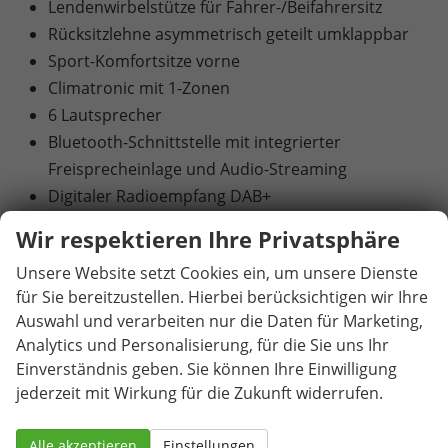
Lendenwirbelstütze für Fahrer-/Beifahrersitz
Rücksitzlehne asymmetrisch geteilt umklappbar
Sport-Komfortsitze vorne
Climatronic mit 1-Zonen
6 Lautsprecher
Bluetooth-Schnittstelle mit integrierter
Freisprecheinlage und Audio-Streaming
Digitaler Radioempfang DAB+
Infotainmentsystem mit 10,4"-Display -
Wir respektieren Ihre Privatsphäre
Vorbereitet für die Aktivierung von SEAT
Unsere Website setzt Cookies ein, um unsere Dienste
CONNECT mit kostenloser Vertragslaufzeit von 10
für Sie bereitzustellen. Hierbei berücksichtigen wir Ihre
Jahren
Auswahl und verarbeiten nur die Daten für Marketing,
USB-C-Schnittstelle 2 vorne
Analytics und Personalisierung, für die Sie uns Ihr
Virtual Cockpit - Volldigitales Kombiinstrument
Einverständnis geben. Sie können Ihre Einwilligung
mit 10,25"-TFT-Display
jederzeit mit Wirkung für die Zukunft widerrufen.
Blinkleuchten mit LED-Technologie integriert in
Außenspiegel
Alle akzeptieren
Einstellungen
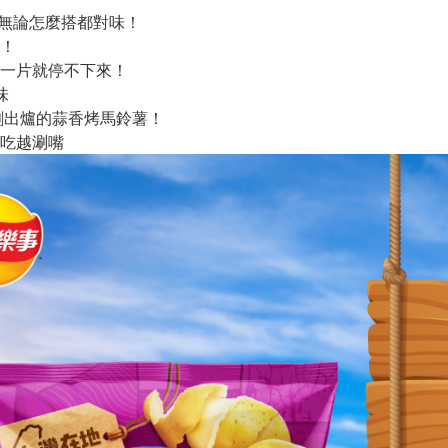
 無論怎麼搭都對味！
！
一片就停不下來！
味
剛出爐的蒜香烤馬鈴薯！
吃越涮嘴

■ ■ ■

Return the material exactly as written, except for any pictures it holds.

* Solution to the exercise:
Lendenwirbelstütze für Fahrer-/Beifahrersitz
Rücksitzlehne asymmetrisch geteilt umklappbar
Sport-Komfortsitze vorne
Climatronic mit 1-Zonen
6 Lautsprecher
Bluetooth-Schnittstelle mit integrierter
Freisprecheinlage und Audio-Streaming
Digitaler Radioempfang DAB+
Infotainmentsystem mit 10,4"-Display -
Wir respektieren Ihre Privatsphäre
Vorbereitet für die Aktivierung von SEAT
Unsere Website setzt Cookies ein, um unsere Dienste
CONNECT mit kostenloser Vertragslaufzeit von 10
für Sie bereitzustellen. Hierbei berücksichtigen wir Ihre
Jahren
Auswahl und verarbeiten nur die Daten für Marketing,
USB-C-Schnittstelle 2 vorne
Analytics und Personalisierung, für die Sie uns Ihr
Virtual Cockpit - Volldigitales Kombiinstrument
Einverständnis geben. Sie können Ihre Einwilligung
mit 10,25"-TFT-Display
jederzeit mit Wirkung für die Zukunft widerrufen.
Blinkleuchten mit LED-Technologie integriert in
Außenspiegel
Alle akzeptieren
Einstellungen
 無論怎麼搭都對味！
！
一片就停不下來！
味
剛出爐的蒜香烤馬鈴薯！
吃越涮嘴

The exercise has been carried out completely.